• _Source data_
□ □ □ □ □

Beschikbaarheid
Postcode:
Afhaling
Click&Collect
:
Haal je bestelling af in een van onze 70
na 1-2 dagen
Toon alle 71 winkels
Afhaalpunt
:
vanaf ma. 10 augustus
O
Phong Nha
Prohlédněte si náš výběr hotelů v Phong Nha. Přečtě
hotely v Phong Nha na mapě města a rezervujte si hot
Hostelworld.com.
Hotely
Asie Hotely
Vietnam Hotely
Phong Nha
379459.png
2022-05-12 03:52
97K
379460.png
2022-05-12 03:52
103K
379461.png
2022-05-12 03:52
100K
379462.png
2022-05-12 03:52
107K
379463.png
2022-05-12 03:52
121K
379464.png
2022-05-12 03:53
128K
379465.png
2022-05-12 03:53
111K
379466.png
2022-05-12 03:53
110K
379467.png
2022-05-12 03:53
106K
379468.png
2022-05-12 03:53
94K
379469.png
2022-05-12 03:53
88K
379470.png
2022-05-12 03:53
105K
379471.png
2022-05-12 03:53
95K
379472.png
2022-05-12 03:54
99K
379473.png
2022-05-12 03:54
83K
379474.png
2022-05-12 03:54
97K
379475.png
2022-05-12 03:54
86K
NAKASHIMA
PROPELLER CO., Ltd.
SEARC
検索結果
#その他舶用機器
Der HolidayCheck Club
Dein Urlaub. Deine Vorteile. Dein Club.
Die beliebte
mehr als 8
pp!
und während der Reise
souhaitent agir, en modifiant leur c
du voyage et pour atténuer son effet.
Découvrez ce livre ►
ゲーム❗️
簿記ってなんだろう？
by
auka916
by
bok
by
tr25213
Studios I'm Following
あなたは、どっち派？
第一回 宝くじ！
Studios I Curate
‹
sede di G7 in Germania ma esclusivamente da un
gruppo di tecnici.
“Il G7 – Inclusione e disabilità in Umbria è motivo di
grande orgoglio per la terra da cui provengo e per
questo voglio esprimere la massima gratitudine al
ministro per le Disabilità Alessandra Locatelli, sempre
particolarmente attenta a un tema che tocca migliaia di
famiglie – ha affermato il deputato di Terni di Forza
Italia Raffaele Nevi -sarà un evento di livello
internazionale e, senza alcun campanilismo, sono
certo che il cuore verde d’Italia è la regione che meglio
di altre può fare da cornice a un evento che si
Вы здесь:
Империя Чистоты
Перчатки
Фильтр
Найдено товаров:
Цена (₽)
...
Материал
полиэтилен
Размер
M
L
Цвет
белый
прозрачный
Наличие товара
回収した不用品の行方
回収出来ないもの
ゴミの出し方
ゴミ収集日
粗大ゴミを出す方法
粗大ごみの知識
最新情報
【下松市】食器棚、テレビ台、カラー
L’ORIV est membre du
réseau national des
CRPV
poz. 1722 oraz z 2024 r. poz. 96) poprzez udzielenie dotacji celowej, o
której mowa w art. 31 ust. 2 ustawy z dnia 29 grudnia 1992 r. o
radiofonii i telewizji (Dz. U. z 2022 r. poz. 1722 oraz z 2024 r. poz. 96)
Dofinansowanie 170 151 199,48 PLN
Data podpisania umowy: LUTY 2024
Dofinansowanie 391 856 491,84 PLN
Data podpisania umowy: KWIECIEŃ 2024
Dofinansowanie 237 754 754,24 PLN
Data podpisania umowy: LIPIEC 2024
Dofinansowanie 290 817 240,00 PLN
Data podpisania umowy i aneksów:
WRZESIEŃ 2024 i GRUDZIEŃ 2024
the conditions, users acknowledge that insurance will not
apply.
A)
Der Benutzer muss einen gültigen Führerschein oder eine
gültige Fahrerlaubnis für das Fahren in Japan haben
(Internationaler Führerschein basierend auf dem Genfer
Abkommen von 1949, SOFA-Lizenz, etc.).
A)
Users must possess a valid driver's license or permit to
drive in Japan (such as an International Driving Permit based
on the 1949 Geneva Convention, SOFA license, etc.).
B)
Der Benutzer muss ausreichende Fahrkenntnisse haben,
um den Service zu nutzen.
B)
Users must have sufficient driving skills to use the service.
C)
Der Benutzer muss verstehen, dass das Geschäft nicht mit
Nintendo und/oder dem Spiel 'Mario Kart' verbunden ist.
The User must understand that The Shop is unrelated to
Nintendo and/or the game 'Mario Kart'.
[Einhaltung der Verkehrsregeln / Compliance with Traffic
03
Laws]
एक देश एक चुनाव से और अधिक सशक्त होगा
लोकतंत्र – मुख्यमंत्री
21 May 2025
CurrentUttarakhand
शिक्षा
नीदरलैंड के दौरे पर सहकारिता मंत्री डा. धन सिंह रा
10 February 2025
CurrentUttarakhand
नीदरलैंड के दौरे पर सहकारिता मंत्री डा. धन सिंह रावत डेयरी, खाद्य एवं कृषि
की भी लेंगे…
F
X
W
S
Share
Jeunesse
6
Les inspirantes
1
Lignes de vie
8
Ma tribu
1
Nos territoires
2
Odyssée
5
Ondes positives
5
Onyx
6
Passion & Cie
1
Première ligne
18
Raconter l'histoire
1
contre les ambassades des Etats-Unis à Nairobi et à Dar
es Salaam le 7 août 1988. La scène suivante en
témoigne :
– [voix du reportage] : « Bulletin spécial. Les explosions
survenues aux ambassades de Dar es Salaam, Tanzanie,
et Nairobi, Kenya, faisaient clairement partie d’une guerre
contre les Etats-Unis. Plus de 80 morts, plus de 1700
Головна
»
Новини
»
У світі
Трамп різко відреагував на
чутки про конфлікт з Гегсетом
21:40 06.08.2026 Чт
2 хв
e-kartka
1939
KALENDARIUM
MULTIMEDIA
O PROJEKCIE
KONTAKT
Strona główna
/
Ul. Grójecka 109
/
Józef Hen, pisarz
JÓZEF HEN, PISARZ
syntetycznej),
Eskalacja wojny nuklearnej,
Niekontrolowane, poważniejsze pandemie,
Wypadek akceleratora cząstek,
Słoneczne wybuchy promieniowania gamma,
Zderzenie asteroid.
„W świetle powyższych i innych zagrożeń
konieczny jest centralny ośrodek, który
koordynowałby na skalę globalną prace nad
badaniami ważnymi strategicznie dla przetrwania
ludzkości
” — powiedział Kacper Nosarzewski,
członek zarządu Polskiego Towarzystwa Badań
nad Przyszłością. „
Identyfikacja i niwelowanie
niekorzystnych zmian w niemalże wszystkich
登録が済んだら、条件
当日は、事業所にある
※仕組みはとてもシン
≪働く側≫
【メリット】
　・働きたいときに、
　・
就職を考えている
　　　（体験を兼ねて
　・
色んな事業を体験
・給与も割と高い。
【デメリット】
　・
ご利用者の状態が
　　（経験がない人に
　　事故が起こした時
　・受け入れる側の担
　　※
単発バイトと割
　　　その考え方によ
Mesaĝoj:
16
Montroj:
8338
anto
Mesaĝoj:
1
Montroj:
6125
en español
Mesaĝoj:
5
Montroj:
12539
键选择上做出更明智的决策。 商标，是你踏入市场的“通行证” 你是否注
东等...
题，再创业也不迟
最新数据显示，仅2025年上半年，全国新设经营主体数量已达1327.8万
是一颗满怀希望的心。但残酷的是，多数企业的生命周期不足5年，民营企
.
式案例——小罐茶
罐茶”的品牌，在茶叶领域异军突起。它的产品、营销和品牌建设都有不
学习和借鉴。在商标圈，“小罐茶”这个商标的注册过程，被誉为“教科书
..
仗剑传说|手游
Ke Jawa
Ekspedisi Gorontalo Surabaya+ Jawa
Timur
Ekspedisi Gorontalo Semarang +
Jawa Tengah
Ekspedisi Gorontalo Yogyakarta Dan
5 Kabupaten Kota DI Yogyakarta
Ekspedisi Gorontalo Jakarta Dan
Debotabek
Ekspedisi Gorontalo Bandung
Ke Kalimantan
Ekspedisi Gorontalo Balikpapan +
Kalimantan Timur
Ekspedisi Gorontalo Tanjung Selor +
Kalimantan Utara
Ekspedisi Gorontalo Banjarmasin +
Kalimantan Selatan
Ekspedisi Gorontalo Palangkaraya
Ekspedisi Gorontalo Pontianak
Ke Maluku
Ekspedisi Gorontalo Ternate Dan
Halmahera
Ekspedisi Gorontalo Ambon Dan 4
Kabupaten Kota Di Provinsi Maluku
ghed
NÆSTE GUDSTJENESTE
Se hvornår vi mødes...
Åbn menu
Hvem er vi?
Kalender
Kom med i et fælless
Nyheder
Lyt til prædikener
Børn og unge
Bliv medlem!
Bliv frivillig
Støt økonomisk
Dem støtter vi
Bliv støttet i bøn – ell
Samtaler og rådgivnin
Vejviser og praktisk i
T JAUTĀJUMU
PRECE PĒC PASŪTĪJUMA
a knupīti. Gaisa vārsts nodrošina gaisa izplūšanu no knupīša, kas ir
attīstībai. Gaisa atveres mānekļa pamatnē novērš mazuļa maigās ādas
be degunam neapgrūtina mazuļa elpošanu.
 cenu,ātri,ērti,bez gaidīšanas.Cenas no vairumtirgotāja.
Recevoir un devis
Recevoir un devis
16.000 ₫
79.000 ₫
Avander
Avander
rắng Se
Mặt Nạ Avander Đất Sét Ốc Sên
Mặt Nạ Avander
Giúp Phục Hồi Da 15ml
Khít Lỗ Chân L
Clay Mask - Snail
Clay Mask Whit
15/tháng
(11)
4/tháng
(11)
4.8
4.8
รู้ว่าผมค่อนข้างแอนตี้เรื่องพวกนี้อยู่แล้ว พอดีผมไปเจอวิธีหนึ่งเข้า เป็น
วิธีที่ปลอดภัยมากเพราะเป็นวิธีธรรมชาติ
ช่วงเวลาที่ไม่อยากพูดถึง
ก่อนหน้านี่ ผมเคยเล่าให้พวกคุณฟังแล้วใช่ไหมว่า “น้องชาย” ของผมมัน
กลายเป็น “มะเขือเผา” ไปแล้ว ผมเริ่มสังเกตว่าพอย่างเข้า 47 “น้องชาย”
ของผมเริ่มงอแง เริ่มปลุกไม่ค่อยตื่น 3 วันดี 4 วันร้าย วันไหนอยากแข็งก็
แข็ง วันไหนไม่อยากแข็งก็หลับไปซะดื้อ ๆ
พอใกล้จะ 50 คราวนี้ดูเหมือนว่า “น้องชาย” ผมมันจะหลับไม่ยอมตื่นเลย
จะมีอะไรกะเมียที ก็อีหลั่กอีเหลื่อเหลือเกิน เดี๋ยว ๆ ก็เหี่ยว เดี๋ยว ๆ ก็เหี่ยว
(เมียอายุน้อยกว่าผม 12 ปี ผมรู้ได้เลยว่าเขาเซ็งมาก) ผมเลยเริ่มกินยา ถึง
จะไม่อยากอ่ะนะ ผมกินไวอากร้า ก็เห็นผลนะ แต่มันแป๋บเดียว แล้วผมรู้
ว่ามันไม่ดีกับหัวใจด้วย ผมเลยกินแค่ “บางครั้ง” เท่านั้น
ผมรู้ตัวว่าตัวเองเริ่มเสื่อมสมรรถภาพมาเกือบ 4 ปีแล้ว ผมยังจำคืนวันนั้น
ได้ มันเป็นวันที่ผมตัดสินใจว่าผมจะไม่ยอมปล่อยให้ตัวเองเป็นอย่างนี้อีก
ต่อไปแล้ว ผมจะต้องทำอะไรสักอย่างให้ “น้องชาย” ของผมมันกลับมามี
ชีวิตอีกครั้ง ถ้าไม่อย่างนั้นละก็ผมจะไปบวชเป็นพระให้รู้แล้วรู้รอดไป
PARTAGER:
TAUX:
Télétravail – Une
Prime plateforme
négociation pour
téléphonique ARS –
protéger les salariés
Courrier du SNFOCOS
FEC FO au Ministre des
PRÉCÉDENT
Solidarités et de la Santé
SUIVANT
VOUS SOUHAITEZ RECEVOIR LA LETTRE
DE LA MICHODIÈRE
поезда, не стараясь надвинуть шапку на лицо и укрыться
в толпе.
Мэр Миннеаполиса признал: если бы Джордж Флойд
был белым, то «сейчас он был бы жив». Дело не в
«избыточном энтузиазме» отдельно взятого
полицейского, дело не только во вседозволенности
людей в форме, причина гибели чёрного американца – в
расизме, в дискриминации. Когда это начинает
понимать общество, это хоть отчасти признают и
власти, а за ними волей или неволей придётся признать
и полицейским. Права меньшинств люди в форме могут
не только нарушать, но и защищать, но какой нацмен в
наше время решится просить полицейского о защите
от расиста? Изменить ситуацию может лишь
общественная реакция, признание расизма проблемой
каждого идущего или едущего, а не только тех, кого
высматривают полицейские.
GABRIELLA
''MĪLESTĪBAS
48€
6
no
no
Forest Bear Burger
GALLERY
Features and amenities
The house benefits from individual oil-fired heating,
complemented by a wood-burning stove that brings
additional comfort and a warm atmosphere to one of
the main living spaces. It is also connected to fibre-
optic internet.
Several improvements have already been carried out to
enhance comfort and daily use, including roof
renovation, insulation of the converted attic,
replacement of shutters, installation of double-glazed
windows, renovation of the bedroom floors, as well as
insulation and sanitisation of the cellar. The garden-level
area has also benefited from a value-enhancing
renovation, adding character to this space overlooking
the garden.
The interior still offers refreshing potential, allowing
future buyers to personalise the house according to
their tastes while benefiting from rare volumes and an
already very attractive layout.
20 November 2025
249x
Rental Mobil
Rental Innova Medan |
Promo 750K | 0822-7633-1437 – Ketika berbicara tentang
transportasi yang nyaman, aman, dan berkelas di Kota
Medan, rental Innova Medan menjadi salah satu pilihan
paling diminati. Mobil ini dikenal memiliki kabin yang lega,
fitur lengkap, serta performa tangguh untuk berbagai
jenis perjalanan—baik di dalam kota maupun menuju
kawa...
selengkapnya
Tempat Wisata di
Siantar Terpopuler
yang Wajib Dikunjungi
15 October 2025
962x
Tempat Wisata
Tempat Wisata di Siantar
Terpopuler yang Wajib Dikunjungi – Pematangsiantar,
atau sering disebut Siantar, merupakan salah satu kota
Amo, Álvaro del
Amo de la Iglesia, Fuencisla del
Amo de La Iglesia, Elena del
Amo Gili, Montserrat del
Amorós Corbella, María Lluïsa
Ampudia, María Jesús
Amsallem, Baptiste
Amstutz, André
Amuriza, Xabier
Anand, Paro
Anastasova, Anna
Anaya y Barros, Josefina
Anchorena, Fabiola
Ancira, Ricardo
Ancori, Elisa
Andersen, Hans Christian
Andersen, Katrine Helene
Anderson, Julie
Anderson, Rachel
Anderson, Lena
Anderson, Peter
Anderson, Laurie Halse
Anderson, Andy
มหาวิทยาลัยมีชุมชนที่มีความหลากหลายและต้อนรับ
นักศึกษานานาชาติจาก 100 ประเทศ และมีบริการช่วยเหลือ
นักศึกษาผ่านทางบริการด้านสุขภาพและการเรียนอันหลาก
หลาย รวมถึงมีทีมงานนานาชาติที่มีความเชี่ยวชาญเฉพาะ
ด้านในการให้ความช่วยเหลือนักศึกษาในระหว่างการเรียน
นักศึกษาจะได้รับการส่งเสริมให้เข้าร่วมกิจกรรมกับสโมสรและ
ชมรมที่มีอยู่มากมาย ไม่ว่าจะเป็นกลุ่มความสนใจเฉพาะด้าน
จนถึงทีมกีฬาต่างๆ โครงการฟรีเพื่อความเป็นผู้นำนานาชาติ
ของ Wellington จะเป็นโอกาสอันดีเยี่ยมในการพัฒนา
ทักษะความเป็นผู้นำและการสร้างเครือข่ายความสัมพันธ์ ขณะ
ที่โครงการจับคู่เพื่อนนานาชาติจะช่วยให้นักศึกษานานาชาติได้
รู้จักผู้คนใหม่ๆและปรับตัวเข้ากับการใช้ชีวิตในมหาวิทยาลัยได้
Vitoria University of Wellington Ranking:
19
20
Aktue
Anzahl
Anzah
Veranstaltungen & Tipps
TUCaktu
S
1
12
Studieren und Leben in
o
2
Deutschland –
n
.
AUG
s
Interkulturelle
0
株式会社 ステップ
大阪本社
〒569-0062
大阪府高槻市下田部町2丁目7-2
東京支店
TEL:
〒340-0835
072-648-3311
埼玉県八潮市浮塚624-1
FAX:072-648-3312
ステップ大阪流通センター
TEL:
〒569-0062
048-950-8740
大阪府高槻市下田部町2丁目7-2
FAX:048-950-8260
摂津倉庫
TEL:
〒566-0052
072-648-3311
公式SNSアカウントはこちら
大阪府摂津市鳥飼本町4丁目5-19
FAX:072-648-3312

□ □ □ □ □

• _Task objective_
All that is wanted is a faithful reproduction of the line above with "Ekspedisi Gorontalo Banjarmasin +", the line with "ช่วงเวลาที่ไม่อยากพูดถึง", and every line in between.

• _Exercise response_
Ekspedisi Gorontalo Banjarmasin +
Kalimantan Selatan
Ekspedisi Gorontalo Palangkaraya
Ekspedisi Gorontalo Pontianak
Ke Maluku
Ekspedisi Gorontalo Ternate Dan
Halmahera
Ekspedisi Gorontalo Ambon Dan 4
Kabupaten Kota Di Provinsi Maluku
ghed
NÆSTE GUDSTJENESTE
Se hvornår vi mødes...
Åbn menu
Hvem er vi?
Kalender
Kom med i et fælless
Nyheder
Lyt til prædikener
Børn og unge
Bliv medlem!
Bliv frivillig
Støt økonomisk
Dem støtter vi
Bliv støttet i bøn – ell
Samtaler og rådgivnin
Vejviser og praktisk i
T JAUTĀJUMU
PRECE PĒC PASŪTĪJUMA
a knupīti. Gaisa vārsts nodrošina gaisa izplūšanu no knupīša, kas ir
attīstībai. Gaisa atveres mānekļa pamatnē novērš mazuļa maigās ādas
be degunam neapgrūtina mazuļa elpošanu.
 cenu,ātri,ērti,bez gaidīšanas.Cenas no vairumtirgotāja.
Recevoir un devis
Recevoir un devis
16.000 ₫
79.000 ₫
Avander
Avander
rắng Se
Mặt Nạ Avander Đất Sét Ốc Sên
Mặt Nạ Avander
Giúp Phục Hồi Da 15ml
Khít Lỗ Chân L
Clay Mask - Snail
Clay Mask Whit
15/tháng
(11)
4/tháng
(11)
4.8
4.8
รู้ว่าผมค่อนข้างแอนตี้เรื่องพวกนี้อยู่แล้ว พอดีผมไปเจอวิธีหนึ่งเข้า เป็น
วิธีที่ปลอดภัยมากเพราะเป็นวิธีธรรมชาติ
ช่วงเวลาที่ไม่อยากพูดถึง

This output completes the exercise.